Das offizielle Kunstmagazin für Kunstliebhaber

Günther Uecker und seine optischen Partituren

Günther Uecker und seine optischen Partituren


Die Titulierung Nagelkünstler, berührt den 1930 geborenen Künstler kaum noch. Der Nagel ist in den Jahrzehnten sein Markenzeichen geworden. Dabei versucht Günther Uecker mit seinen Nagelbildern Erfahrungen zu verarbeiten. Der Stahlstift ist dabei mehr als nur ein Werkstoff zu Erstellung eines Kunstobjektes. Für Günther Uecker beinhaltet der Nagel eine besondere Symbolik. Für ihn ist dieser Gegenstand das Gleichnis für Verbindung, zugleich aber auch ein logischer Kontrast in sich: Der harte Nagel, verbindet das zarte Holz. Ein künstlich geschaffenes Stück Stahl, welches in der Erde seinen Ursprung hat, geht eine Symbiose mit dem auf der Erde gewachsenen, lebenden Holz ein. Dadurch rüttelt Günther Uecker an Existenziellen. Der Nagel steht stellvertretend für das Tote, die von ihm verwendete Farbe weiß als Symbol für das Leben.

Wer sich mit der Biographie von Günther Uecker näher beschäftigt, entdeckt auch, was für eine Art Schutzvorrichtung seine Nabelbilder sind. Als Kind musste er einen tyrannischen Vater ertragen, der auch vor körperlicher Züchtigung nicht zurückschreckte. Solche Erfahrungen hinterlassen Narben in der Seele. Gleich Nägel stecken diese Ereignisse in dem Künstler selbst für immer fest. Wer Günther Uecker verstehen will, muss so zu sagen, hinter das sehen, worin die Nägel stecken.

Die weiße Farbe steht bei dem Kunstschaffenden auch für eine kosmische Unendlichkeit. Günther Uecker empfindet alles, wie er in einem Interview erklärte, als einen großen kosmischen Raum. Derartige Dimensionen lassen sich nur schwer einer Struktur unterwerfen.
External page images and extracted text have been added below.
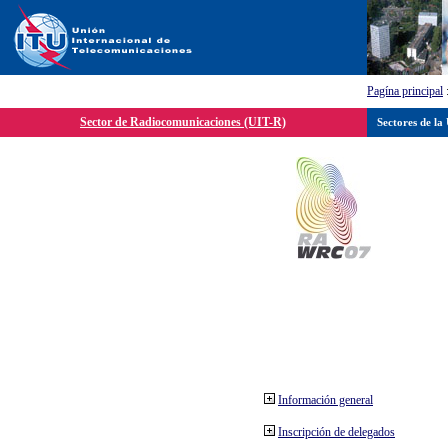
Pagína principal
Sector de Radiocomunicaciones (UIT-R)
Sectores de la
Información general
Inscripción de delegados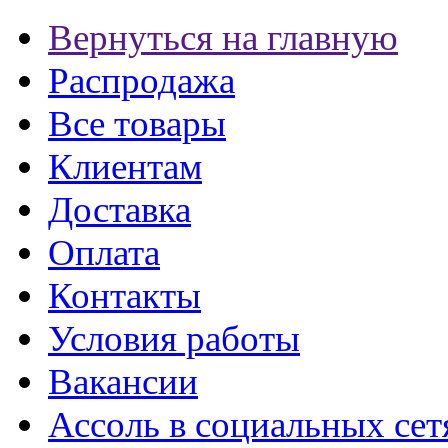
Вернуться на главную
Распродажа
Все товары
Клиентам
Доставка
Оплата
Контакты
Условия работы
Вакансии
Ассоль в социальных сет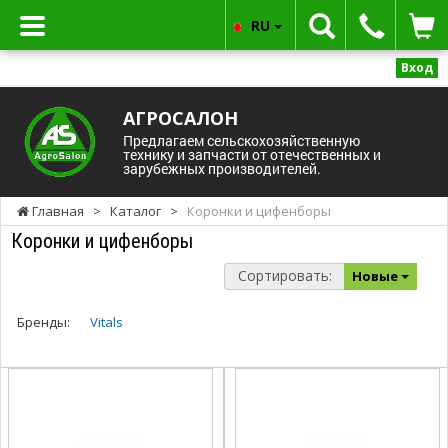
RU
Вход
АГРОСАЛОН
Предлагаем сельскохозяйственную
технику и запчасти от отечественных и
зарубежных производителей.
Главная
>
Каталог
>
Коронки и цифенборы
Коронки и цифенборы
Сортировать:
Новые
Бренды:
Vitals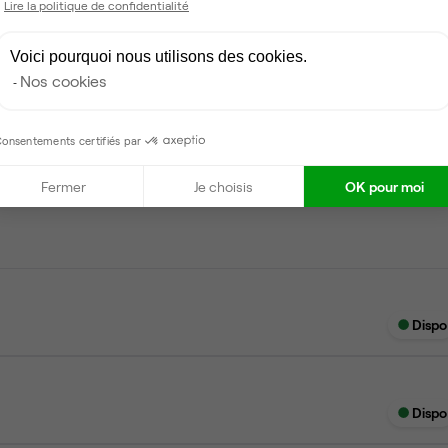
Lire la politique de confidentialité
Ménage
Voici pourquoi nous utilisons des cookies.
Nos cookies
onsentements certifiés par
Dispo
Fermer
Je choisis
OK pour moi
Dispo
Dispo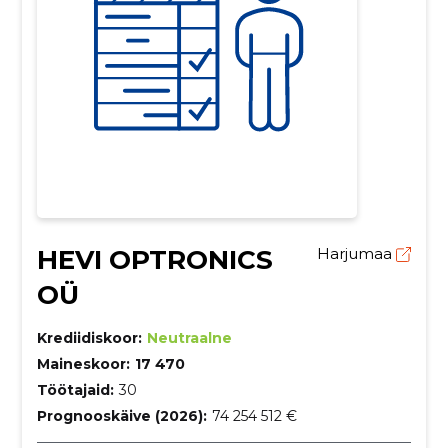
HEVI OPTRONICS
Harjumaa
OÜ
Krediidiskoor:
Neutraalne
Maineskoor:
17 470
Töötajaid:
30
Prognooskäive (2026):
74 254 512 €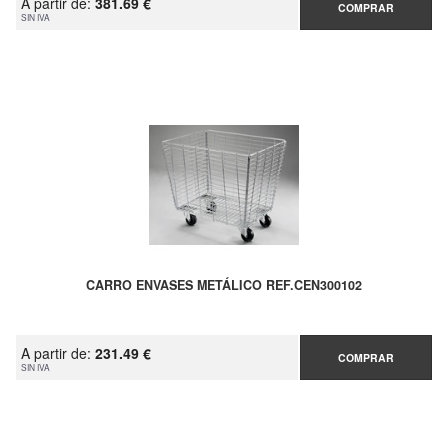
A partir de:
381.69 €
COMPRAR
SIN IVA
CARRO ENVASES METÁLICO REF.CEN300102
A partir de:
231.49 €
COMPRAR
SIN IVA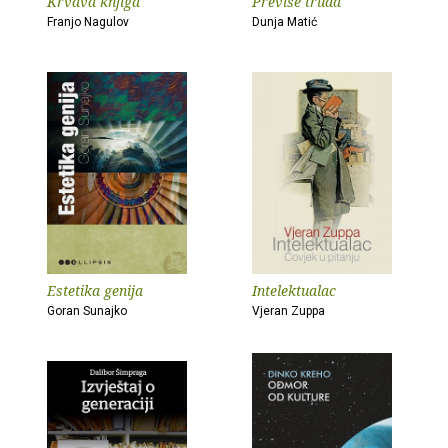
Krvava knjiga
Previše truda
Franjo Nagulov
Dunja Matić
Estetika genija
Intelektualac
Goran Sunajko
Vjeran Zuppa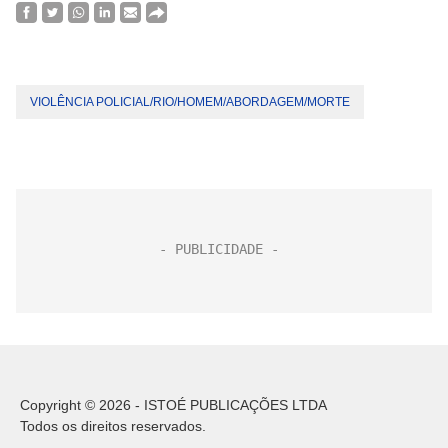
VIOLÊNCIA POLICIAL/RIO/HOMEM/ABORDAGEM/MORTE
Copyright © 2026 - ISTOÉ PUBLICAÇÕES LTDA
Todos os direitos reservados.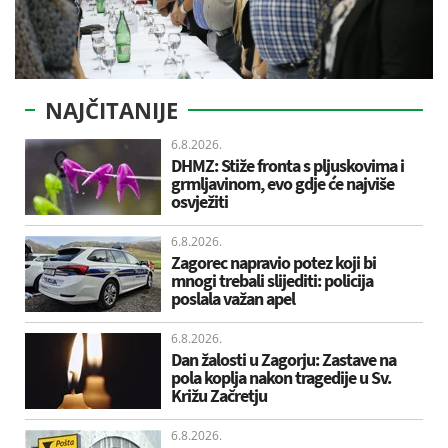
NAJČITANIJE
6.8.2026.
DHMZ: Stiže fronta s pljuskovima i
grmljavinom, evo gdje će najviše
osvježiti
6.8.2026.
Zagorec napravio potez koji bi
mnogi trebali slijediti: policija
poslala važan apel
6.8.2026.
Dan žalosti u Zagorju: Zastave na
pola koplja nakon tragedije u Sv.
Križu Začretju
6.8.2026.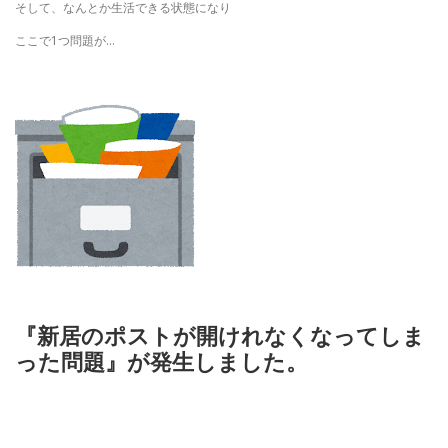
そして、なんとか生活できる状態になり
ここで1つ問題が…
『新居のポストが開けれなくなってしま
った問題』が発生しました。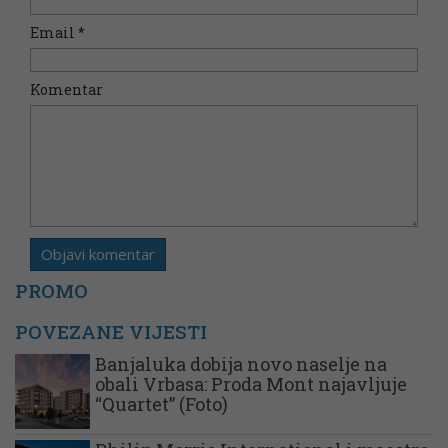
Email
*
Komentar
PROMO
POVEZANE VIJESTI
Banjaluka dobija novo naselje na
obali Vrbasa: Proda Mont najavljuje
“Quartet” (Foto)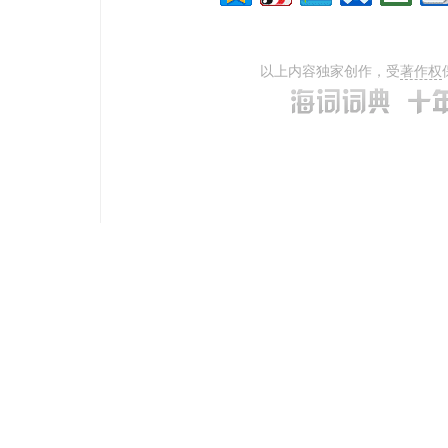
以上内容独家创作，受
著作权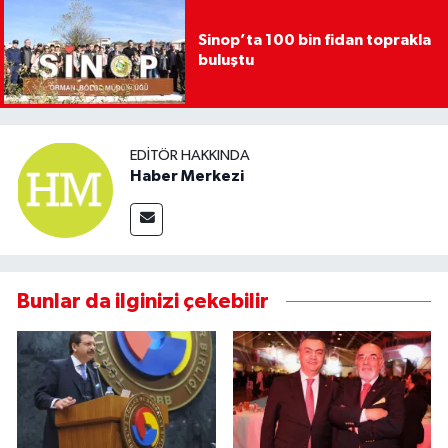
Sinop’ta 100 bin fidan toprakla
buluştu
EDITÖR HAKKINDA
Haber Merkezi
Bunlar da ilginizi çekebilir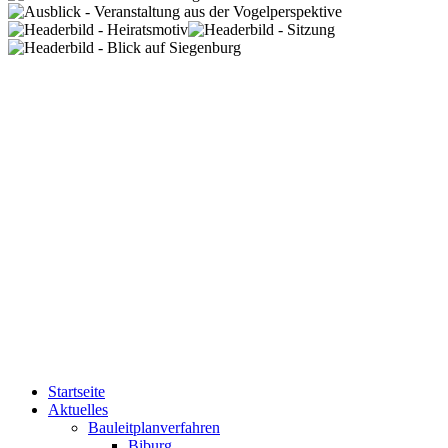
Startseite
Aktuelles
Bauleitplanverfahren
Biburg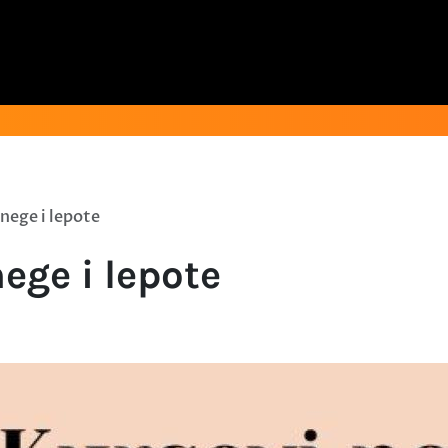
 nege i lepote
ege i lepote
Nur wirklich große Ereignisse haben die Kraft, entstehende Zwischenräume zu füllen. So ist Günther Uecker ein Suchender, auf seinen eigenen Spuren. Dieses Lebensverständnis bildet sich in seinen Werken wieder. Die Nägel sind einer gewissen Ordnung unterworfen und doch nicht geordnet. Ein sich selbst organisierendes Chaos, das sich in einem Zentrum der Unendlichkeit findet. Flüchtiges wird auf Günther Ueckers Kunst greifbar und entzieht sich doch ganz diskret. Unselektiertes gewinnt an Gewicht und bleibt trotzdem bedeutungslos.